Como si de un cuento oriental se tratase, la Selección española Sub-21 lleva más de mil días con sus noches ejerciendo el papel de Sherezade y conservando una imbatibilidad que el próximo martes puede superar los tres años de duración.
Fue el 24 de marzo de 2011 en un encuentro amistoso disputado ante Francia en la localidad gala de Reims cuando España sufrió su última derrota en categoría Sub-21.
La Selección, dirigida por Luis Milla entonces, estuvo a punto de igualar un choque en el que perdía por 3-0 apenas rebasada la media hora y que gracias a los tantos de Fran Mérida y Rodri se situó cerca de darle la vuelta para finalmente caer por la mínima.

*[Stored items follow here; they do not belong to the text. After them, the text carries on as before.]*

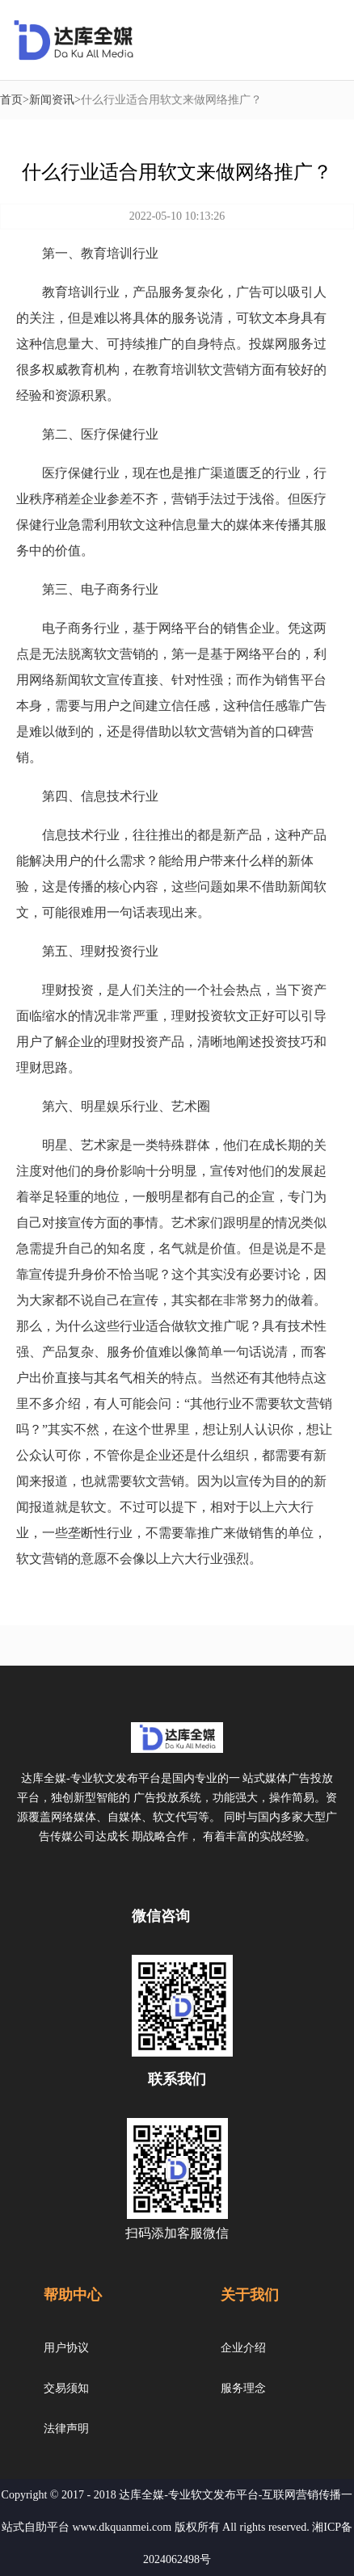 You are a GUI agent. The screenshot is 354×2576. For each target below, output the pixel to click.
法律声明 (66, 2429)
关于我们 (250, 2295)
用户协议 (66, 2348)
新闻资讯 (51, 100)
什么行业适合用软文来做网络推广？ (171, 100)
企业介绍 (243, 2348)
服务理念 (243, 2388)
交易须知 (66, 2388)
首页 (11, 100)
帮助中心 (73, 2295) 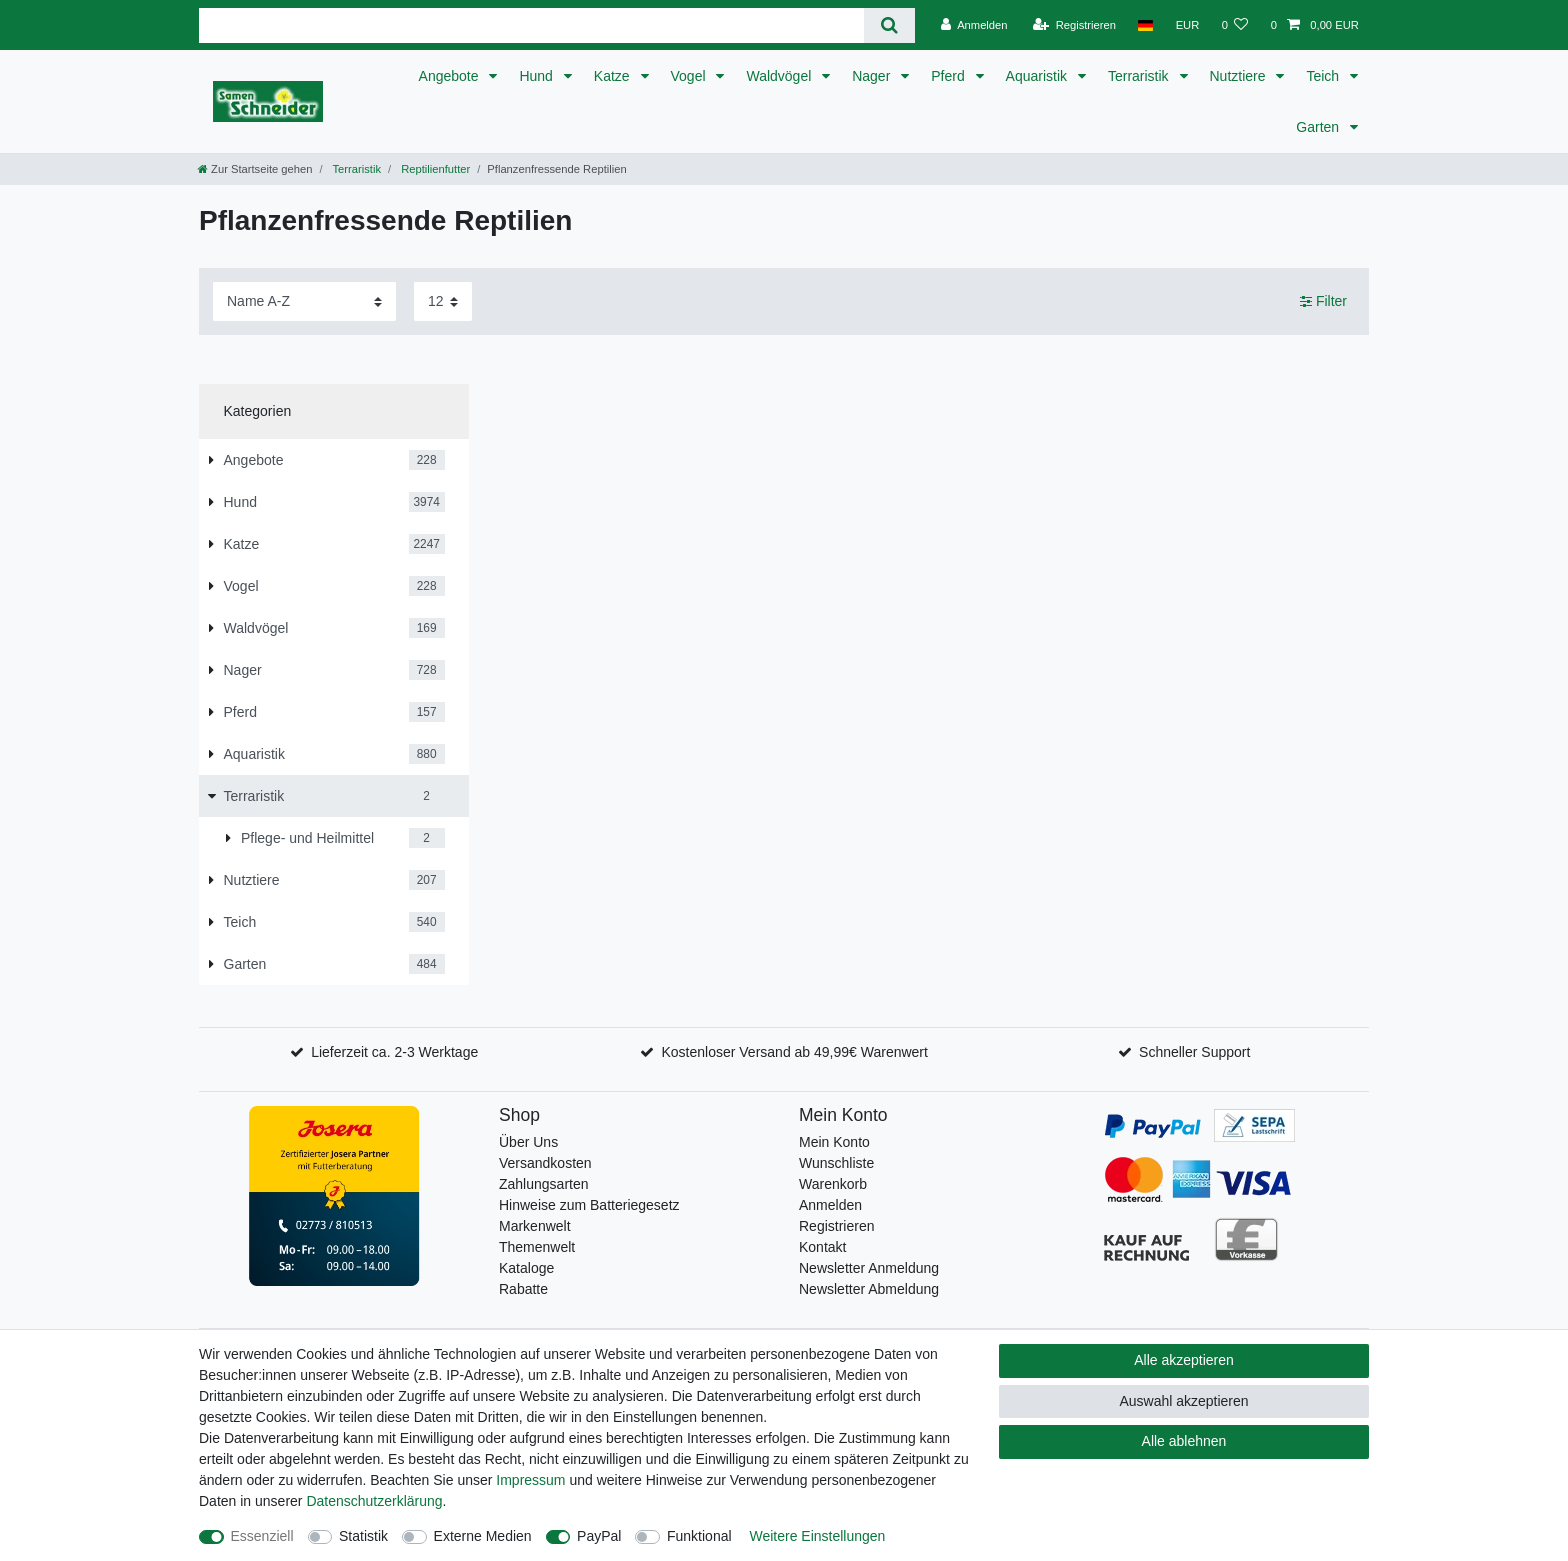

Desde aquel lejano día la Selección no sabe lo que es perder un encuentro encadenando una impresionante racha de tres empates y veintinueve victorias consecutivas que coloca al combinado nacional cerca de los mitos del fútbol, después de encadenar además dos campeonatos de Europa en Dinamarca (2011) e Israel (2013).
Si los Sub-21 ganan o empatan frente a los alemanes en Palencia, superarían los tres años sin conocer la derrota
El amistoso ante Alemania en el estadio palentino de la Nueva Balastera representa un nuevo desafío para la generación de futbolistas Sub-21 que llevan paso firme, con seis victorias en los mismos partidos, en su camino para el próximo Campeonato de Europa a disputar en la República Checa durante 2015 y que además será clasificatorio para los Juegos Olímpicos de Río al año siguiente.
Tras tres meses y medio sin ver a la Selección de Julen Lopetegui después del triunfo a domicilio frente a Albania la cita ante los germanos representa la puesta de largo en el presente ejercicio para unos internacionales que quieren seguir como en los relatos de Oriente frotando la lámpara maravillosa de su juego.